This review contains spoilers

every gameplay decision and story beat is baffling until you remember that hideki kamiya spent a decade trying in vain to create his dream game about the scalebound dragon, all the while enduring the glowing praise of yusuke hashimoto's bayonetta game over his. every day he spent painstakingly planning his doomed magnus opus was marred by his fanbase showering his former producer with adoration for the character, the genre, that he had invented years prior. the year bayonetta 2 was announced for the nintendo switch, under the deafening fanfare of smash bros fans who had only just learned of her existence, microsoft forced kamiya to bury his dream. scalebound was dead, and another man's bayonetta stood in its place. mocking him. his vision. his legacy. my god. they even used an audbrey hepburn song.

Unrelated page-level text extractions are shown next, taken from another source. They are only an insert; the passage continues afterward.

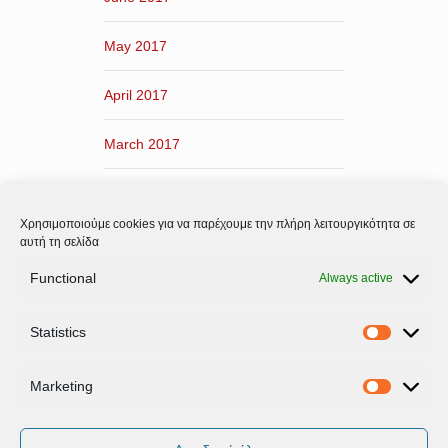
May 2017
April 2017
March 2017
February 2017
Χρησιμοποιούμε cookies για να παρέχουμε την πλήρη λειτουργικότητα σε
January 2017
αυτή τη σελίδα
Functional
Always active
December 2016
Statistics
November 2016
Statistic
Marketing
Marketi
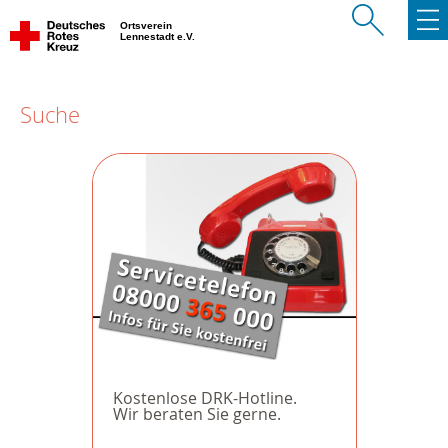
Ortsverein
Lennestadt e.V.
Suche
Kostenlose DRK-Hotline.
Wir beraten Sie gerne.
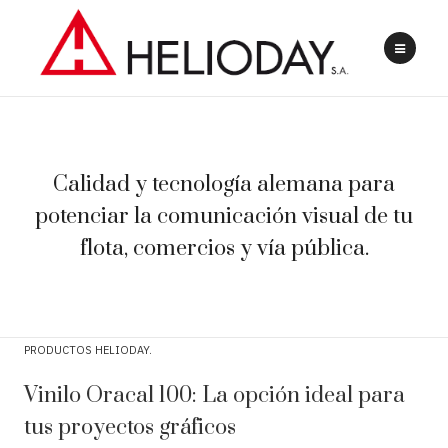
Calidad y tecnología alemana para
potenciar la comunicación visual de tu
flota, comercios y vía pública.
PRODUCTOS HELIODAY
Vinilo Oracal 100: La opción ideal para
tus proyectos gráficos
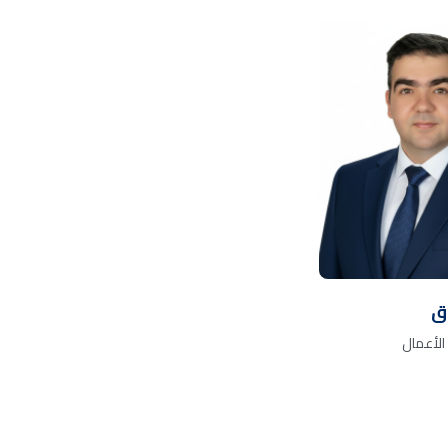
اق
الأعمال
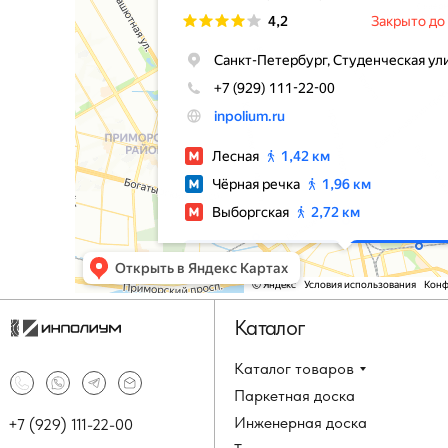
Каталог
Каталог товаров
Паркетная доска
Инженерная доска
+7 (929) 111-22-00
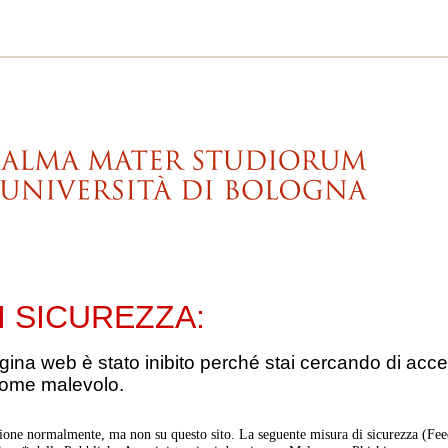
I SICUREZZA:
gina web è stato inibito perché stai cercando di acce
come malevolo.
ione normalmente, ma non su questo sito. La seguente misura di sicurezza (Feed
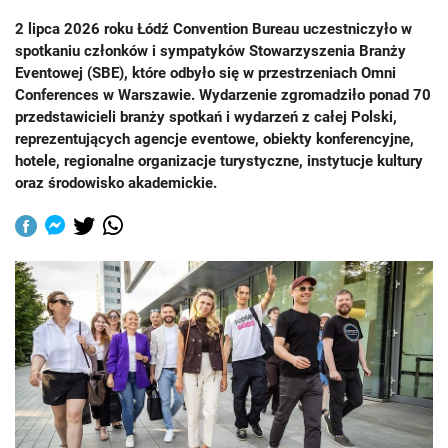
2 lipca 2026 roku Łódź Convention Bureau uczestniczyło w
spotkaniu członków i sympatyków Stowarzyszenia Branży
Eventowej (SBE), które odbyło się w przestrzeniach Omni
Conferences w Warszawie. Wydarzenie zgromadziło ponad 70
przedstawicieli branży spotkań i wydarzeń z całej Polski,
reprezentujących agencje eventowe, obiekty konferencyjne,
hotele, regionalne organizacje turystyczne, instytucje kultury
oraz środowisko akademickie.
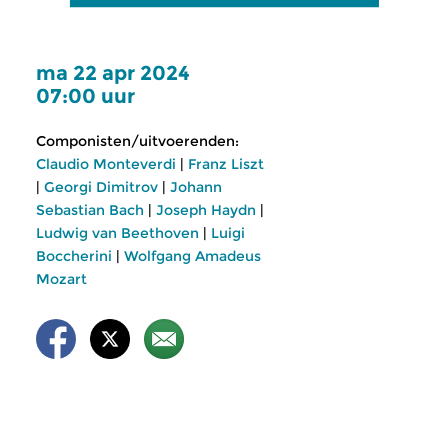
ma 22 apr 2024
07:00 uur
Componisten/uitvoerenden:
Claudio Monteverdi
|
Franz Liszt
|
Georgi Dimitrov
|
Johann
Sebastian Bach
|
Joseph Haydn
|
Ludwig van Beethoven
|
Luigi
Boccherini
|
Wolfgang Amadeus
Mozart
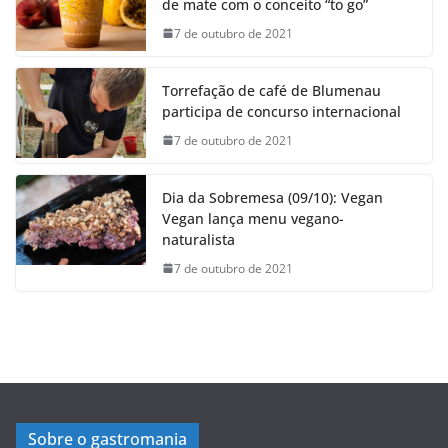
de mate com o conceito “to go”
7 de outubro de 2021
Torrefação de café de Blumenau
participa de concurso internacional
7 de outubro de 2021
Dia da Sobremesa (09/10): Vegan
Vegan lança menu vegano-
naturalista
7 de outubro de 2021
Sobre o gastromania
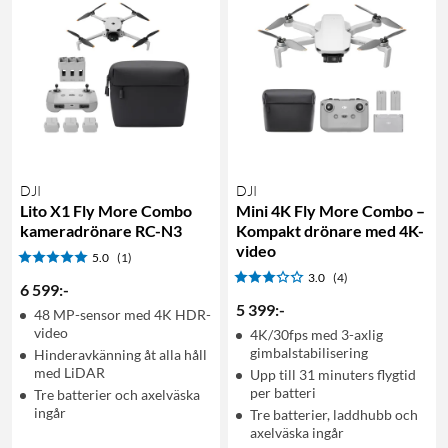
DJI
DJI
Lito X1 Fly More Combo
Mini 4K Fly More Combo –
kameradrönare RC-N3
Kompakt drönare med 4K-
video
5.0
(1)
3.0
(4)
6 599
:
-
5 399
:
-
48 MP-sensor med 4K HDR-
video
4K/30fps med 3-axlig
gimbalstabilisering
Hinderavkänning åt alla håll
med LiDAR
Upp till 31 minuters flygtid
per batteri
Tre batterier och axelväska
ingår
Tre batterier, laddhubb och
axelväska ingår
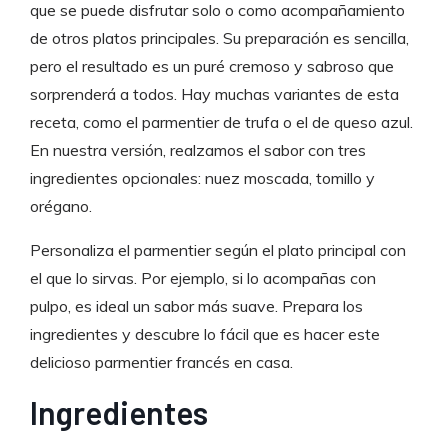
que se puede disfrutar solo o como acompañamiento
de otros platos principales. Su preparación es sencilla,
pero el resultado es un puré cremoso y sabroso que
sorprenderá a todos. Hay muchas variantes de esta
receta, como el parmentier de trufa o el de queso azul.
En nuestra versión, realzamos el sabor con tres
ingredientes opcionales: nuez moscada, tomillo y
orégano.
Personaliza el parmentier según el plato principal con
el que lo sirvas. Por ejemplo, si lo acompañas con
pulpo, es ideal un sabor más suave. Prepara los
ingredientes y descubre lo fácil que es hacer este
delicioso parmentier francés en casa.
Ingredientes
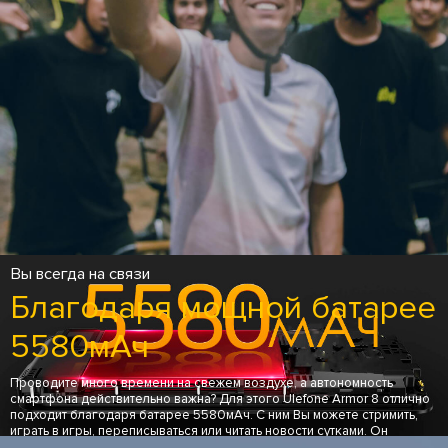
Вы всегда на связи
Благодаря мощной батарее
5580мАч
Проводите много времени на свежем воздухе, а автономность
смартфона действительно важна? Для этого Ulefone Armor 8 отлично
подходит благодаря батарее 5580мАч. С ним Вы можете стримить,
играть в игры, переписываться или читать новости сутками. Он
поддерживает быструю 15Вт зарядку, что позволяет проводить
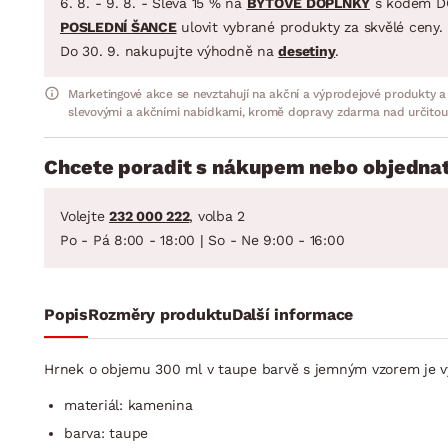
6. 8. - 9. 8. - Sleva 15 % na
BYTOVÉ DOPLŇKY
s kódem D
POSLEDNÍ ŠANCE
ulovit vybrané produkty za skvělé ceny.
Do 30. 9. nakupujte výhodně na
desetiny
.
Marketingové akce se nevztahují na akční a výprodejové produkty a
slevovými a akčními nabídkami, kromě dopravy zdarma nad určitou
Chcete poradit s nákupem nebo objednat
Volejte
232 000 222
, volba 2
Po - Pá 8:00 - 18:00 | So - Ne 9:00 - 16:00
Popis
Rozměry produktu
Další informace
Hrnek o objemu 300 ml v taupe barvě s jemným vzorem je vy
materiál: kamenina
barva: taupe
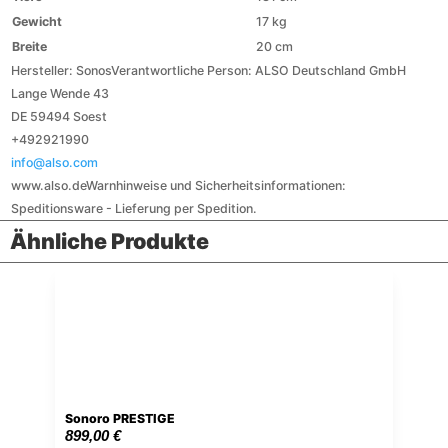
Gewicht
17 kg
Breite
20 cm
Hersteller:
Sonos
Verantwortliche Person:
ALSO Deutschland GmbH
Lange Wende 43
DE 59494 Soest
+492921990
info@also.com
www.also.de
Warnhinweise und Sicherheitsinformationen:
Speditionsware - Lieferung per Spedition.
Ähnliche Produkte
Sonoro PRESTIGE
899,00
€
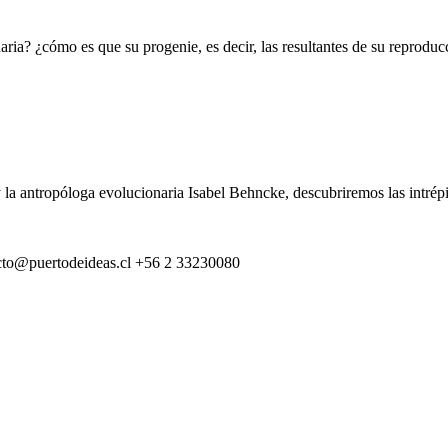
ia? ¿cómo es que su progenie, es decir, las resultantes de su reproducc
la antropóloga evolucionaria Isabel Behncke, descubriremos las intrépi
cto@puertodeideas.cl
+56 2 33230080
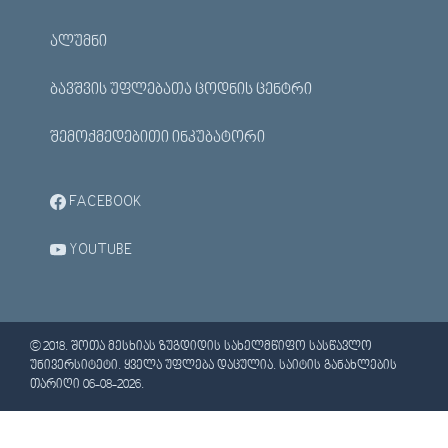
ᲐᲚᲣᲛᲜᲘ
ᲑᲐᲕᲨᲕᲘᲡ ᲣᲤᲚᲔᲑᲐᲗᲐ ᲪᲝᲓᲜᲘᲡ ᲪᲔᲜᲢᲠᲘ
ᲨᲔᲛᲝᲥᲛᲔᲓᲔᲑᲘᲗᲘ ᲘᲜᲙᲣᲑᲐᲢᲝᲠᲘ
FACEBOOK
YOUTUBE
© 2018. ᲨᲝᲗᲐ ᲛᲔᲡᲮᲘᲐᲡ ᲖᲣᲒᲓᲘᲓᲘᲡ ᲡᲐᲮᲔᲚᲛᲬᲘᲤᲝ ᲡᲐᲡᲬᲐᲕᲚᲝ
ᲣᲜᲘᲕᲔᲠᲡᲘᲢᲔᲢᲘ. ᲧᲕᲔᲚᲐ ᲣᲤᲚᲔᲑᲐ ᲓᲐᲪᲣᲚᲘᲐ. ᲡᲐᲘᲢᲘᲡ ᲒᲐᲜᲐᲮᲚᲔᲑᲘᲡ
ᲗᲐᲠᲘᲦᲘ 06-08-2026.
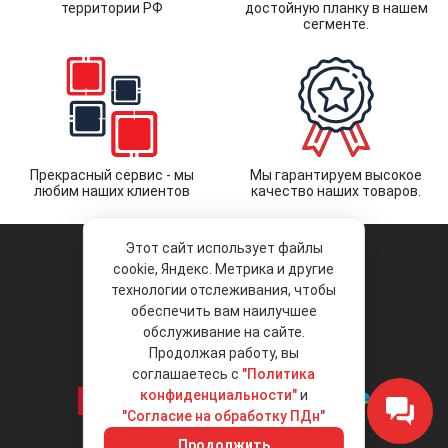
территории РФ
достойную планку в нашем
сегменте.
Прекрасный сервис - мы
Мы гарантируем высокое
любим наших клиентов
качество наших товаров.
Этот сайт использует файлы
cookie, Яндекс. Метрика и другие
технологии отслеживания, чтобы
обеспечить вам наилучшее
© 2026 «Liberty Project».
Аксессуары и запчасти оптом.
обслуживание на сайте.
Продолжая работу, вы
Положение об обработке и защите
персональных данных
соглашаетесь с
"Политика
конфиденциальности"
и
"Согласие на обработку ПДн"
Интернет-магазин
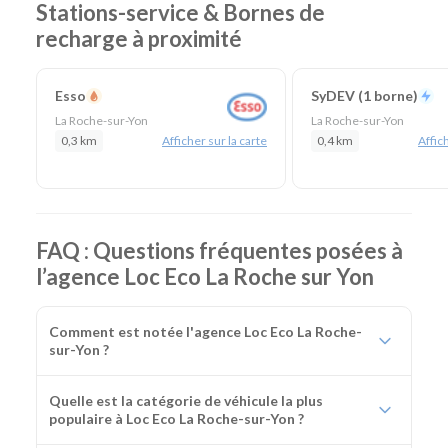
Stations-service & Bornes de
recharge à proximité
Esso
SyDEV (1 borne)
La Roche-sur-Yon
La Roche-sur-Yon
0,3 km
Afficher sur la carte
0,4 km
Affich
FAQ : Questions fréquentes posées à
l’agence Loc Eco La Roche sur Yon
Comment est notée l'agence Loc Eco La Roche-
sur-Yon ?
Quelle est la catégorie de véhicule la plus
populaire à Loc Eco La Roche-sur-Yon ?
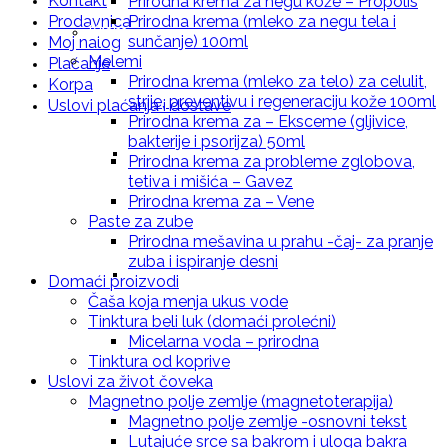
Kontakt
Prirodna krema za negu kože – Propolis
Prodavnica
Prirodna krema (mleko za negu tela i
Kreme za lice i telo
sunčanje) 100ml
Moj nalog
Melemi
Plaćanje
Prirodna krema (mleko za telo) za celulit,
Korpa
strije, preventivu i regeneraciju kože 100ml
Uslovi plaćanja i dostave
Prirodna krema za – Eksceme (gljivice,
bakterije i psorijza) 50ml
Prirodna krema za negu kože – Neven
Prirodna krema za probleme zglobova,
tetiva i mišića – Gavez
Prirodna krema za – Vene
Paste za zube
Prirodna mešavina u prahu -čaj- za pranje
zuba i ispiranje desni
Prirodna krema za negu kože – Hidrantna
Domaći proizvodi
Čaša koja menja ukus vode
Tinktura beli luk (domaći prolećni)
Micelarna voda – prirodna
Tinktura od koprive
Uslovi za život čoveka
krema
Magnetno polje zemlje (magnetoterapija)
Magnetno polje zemlje -osnovni tekst
Lutajuće srce sa bakrom i uloga bakra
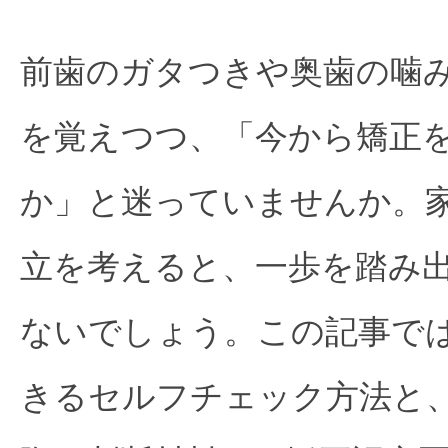
前歯のガタつきや奥歯の噛
を覚えつつ、「今から矯正
か」と迷っていませんか。
立を考えると、一歩を踏み
ないでしょう。この記事で
きるセルフチェック方法と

but if kamiya couldn't have his dream, he would at least have his revenge. as executive director on bayonetta 3, he would make a new game for his scalebound dragon. a game where even when you are mercifully granted the privilege of playing as bayonetta and not some half baked side character, you are still never really playing as bayonetta, because her true strength lies in the scalebound dragon. all combat will revolve around the scalebound dragon. the gorgeous cities of vigrid and noatun will be muddied over and stretched into drab, lifeless open worlds to accommodate the scalebound dragon. enemies that get too close to the camera will morph into indecipherable blobs of grey and green sega saturn dithering so that they can fight the scalebound dragon. you will love the scalebound dragon. and bayonetta will be utterly obliterated, every version of her, across time and space, until the witch hunts are over forever.